# [Work required]
Only the pictures are to be left out; the listing itself is repeated exactly.

# [Exercise input]
==============================

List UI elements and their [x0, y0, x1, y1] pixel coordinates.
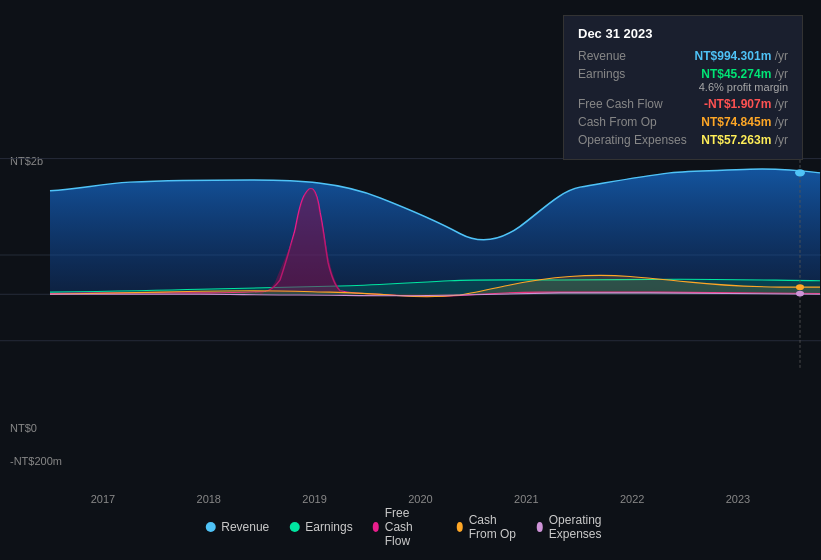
- x-label-2020: 2020: [408, 493, 432, 505]
- revenue-cursor-dot: [795, 169, 805, 176]
- tooltip-box: Dec 31 2023 Revenue NT$994.301m /yr Earn…: [563, 15, 803, 160]
- tooltip-label-revenue: Revenue: [578, 49, 688, 63]
- legend-item-revenue[interactable]: Revenue: [205, 520, 269, 534]
- opex-cursor-dot: [796, 291, 804, 297]
- y-label-bottom: -NT$200m: [10, 455, 62, 467]
- x-label-2021: 2021: [514, 493, 538, 505]
- legend-item-cashfromop[interactable]: Cash From Op: [457, 513, 517, 541]
- tooltip-profit-margin: 4.6% profit margin: [578, 81, 788, 93]
- tooltip-row-cashfromop: Cash From Op NT$74.845m /yr: [578, 113, 788, 131]
- tooltip-value-opex: NT$57.263m /yr: [701, 133, 788, 147]
- tooltip-label-opex: Operating Expenses: [578, 133, 688, 147]
- tooltip-row-fcf: Free Cash Flow -NT$1.907m /yr: [578, 95, 788, 113]
- x-label-2019: 2019: [302, 493, 326, 505]
- chart-svg: [0, 155, 821, 455]
- x-label-2017: 2017: [91, 493, 115, 505]
- x-label-2022: 2022: [620, 493, 644, 505]
- legend-label-earnings: Earnings: [305, 520, 352, 534]
- tooltip-label-fcf: Free Cash Flow: [578, 97, 688, 111]
- legend-item-fcf[interactable]: Free Cash Flow: [373, 506, 437, 548]
- tooltip-label-cashfromop: Cash From Op: [578, 115, 688, 129]
- legend-dot-earnings: [289, 522, 299, 532]
- x-labels: 2017 2018 2019 2020 2021 2022 2023: [0, 489, 821, 505]
- legend-label-revenue: Revenue: [221, 520, 269, 534]
- x-label-2023: 2023: [726, 493, 750, 505]
- legend-label-fcf: Free Cash Flow: [385, 506, 437, 548]
- legend-item-earnings[interactable]: Earnings: [289, 520, 352, 534]
- revenue-fill: [50, 169, 820, 294]
- tooltip-value-cashfromop: NT$74.845m /yr: [701, 115, 788, 129]
- legend-label-cashfromop: Cash From Op: [469, 513, 517, 541]
- chart-container: Dec 31 2023 Revenue NT$994.301m /yr Earn…: [0, 0, 821, 560]
- tooltip-row-opex: Operating Expenses NT$57.263m /yr: [578, 131, 788, 149]
- legend-dot-revenue: [205, 522, 215, 532]
- tooltip-date: Dec 31 2023: [578, 26, 788, 41]
- x-label-2018: 2018: [197, 493, 221, 505]
- tooltip-value-revenue: NT$994.301m /yr: [695, 49, 788, 63]
- tooltip-row-revenue: Revenue NT$994.301m /yr: [578, 47, 788, 65]
- legend-dot-cashfromop: [457, 522, 463, 532]
- tooltip-label-earnings: Earnings: [578, 67, 688, 81]
- tooltip-value-earnings: NT$45.274m /yr: [701, 67, 788, 81]
- legend-label-opex: Operating Expenses: [549, 513, 616, 541]
- legend-dot-opex: [537, 522, 543, 532]
- legend-dot-fcf: [373, 522, 379, 532]
- cashfromop-cursor-dot: [796, 284, 804, 290]
- legend-item-opex[interactable]: Operating Expenses: [537, 513, 616, 541]
- tooltip-value-fcf: -NT$1.907m /yr: [704, 97, 788, 111]
- legend: Revenue Earnings Free Cash Flow Cash Fro…: [205, 506, 616, 548]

==============================

# [Task output]
List UI elements and their [x0, y0, x1, y1] pixel coordinates.
- x-label-2020: 2020: [408, 493, 432, 505]
- revenue-cursor-dot: [795, 169, 805, 176]
- tooltip-box: Dec 31 2023 Revenue NT$994.301m /yr Earn…: [563, 15, 803, 160]
- tooltip-label-revenue: Revenue: [578, 49, 688, 63]
- legend-item-revenue[interactable]: Revenue: [205, 520, 269, 534]
- opex-cursor-dot: [796, 291, 804, 297]
- y-label-bottom: -NT$200m: [10, 455, 62, 467]
- x-label-2021: 2021: [514, 493, 538, 505]
- legend-item-cashfromop[interactable]: Cash From Op: [457, 513, 517, 541]
- tooltip-profit-margin: 4.6% profit margin: [578, 81, 788, 93]
- tooltip-row-cashfromop: Cash From Op NT$74.845m /yr: [578, 113, 788, 131]
- tooltip-value-opex: NT$57.263m /yr: [701, 133, 788, 147]
- tooltip-label-opex: Operating Expenses: [578, 133, 688, 147]
- tooltip-row-fcf: Free Cash Flow -NT$1.907m /yr: [578, 95, 788, 113]
- x-label-2019: 2019: [302, 493, 326, 505]
- chart-svg: [0, 155, 821, 455]
- x-label-2017: 2017: [91, 493, 115, 505]
- x-label-2022: 2022: [620, 493, 644, 505]
- legend-label-earnings: Earnings: [305, 520, 352, 534]
- tooltip-label-fcf: Free Cash Flow: [578, 97, 688, 111]
- legend-item-fcf[interactable]: Free Cash Flow: [373, 506, 437, 548]
- tooltip-label-cashfromop: Cash From Op: [578, 115, 688, 129]
- legend-dot-earnings: [289, 522, 299, 532]
- x-labels: 2017 2018 2019 2020 2021 2022 2023: [0, 489, 821, 505]
- legend-label-revenue: Revenue: [221, 520, 269, 534]
- x-label-2023: 2023: [726, 493, 750, 505]
- legend-label-fcf: Free Cash Flow: [385, 506, 437, 548]
- legend-item-earnings[interactable]: Earnings: [289, 520, 352, 534]
- revenue-fill: [50, 169, 820, 294]
- tooltip-value-cashfromop: NT$74.845m /yr: [701, 115, 788, 129]
- legend-label-cashfromop: Cash From Op: [469, 513, 517, 541]
- chart-container: Dec 31 2023 Revenue NT$994.301m /yr Earn…: [0, 0, 821, 560]
- tooltip-row-opex: Operating Expenses NT$57.263m /yr: [578, 131, 788, 149]
- legend-dot-revenue: [205, 522, 215, 532]
- tooltip-date: Dec 31 2023: [578, 26, 788, 41]
- x-label-2018: 2018: [197, 493, 221, 505]
- tooltip-value-revenue: NT$994.301m /yr: [695, 49, 788, 63]
- tooltip-row-revenue: Revenue NT$994.301m /yr: [578, 47, 788, 65]
- legend-dot-cashfromop: [457, 522, 463, 532]
- tooltip-label-earnings: Earnings: [578, 67, 688, 81]
- tooltip-value-earnings: NT$45.274m /yr: [701, 67, 788, 81]
- legend-label-opex: Operating Expenses: [549, 513, 616, 541]
- legend-dot-opex: [537, 522, 543, 532]
- legend-dot-fcf: [373, 522, 379, 532]
- cashfromop-cursor-dot: [796, 284, 804, 290]
- legend-item-opex[interactable]: Operating Expenses: [537, 513, 616, 541]
- tooltip-value-fcf: -NT$1.907m /yr: [704, 97, 788, 111]
- legend: Revenue Earnings Free Cash Flow Cash Fro…: [205, 506, 616, 548]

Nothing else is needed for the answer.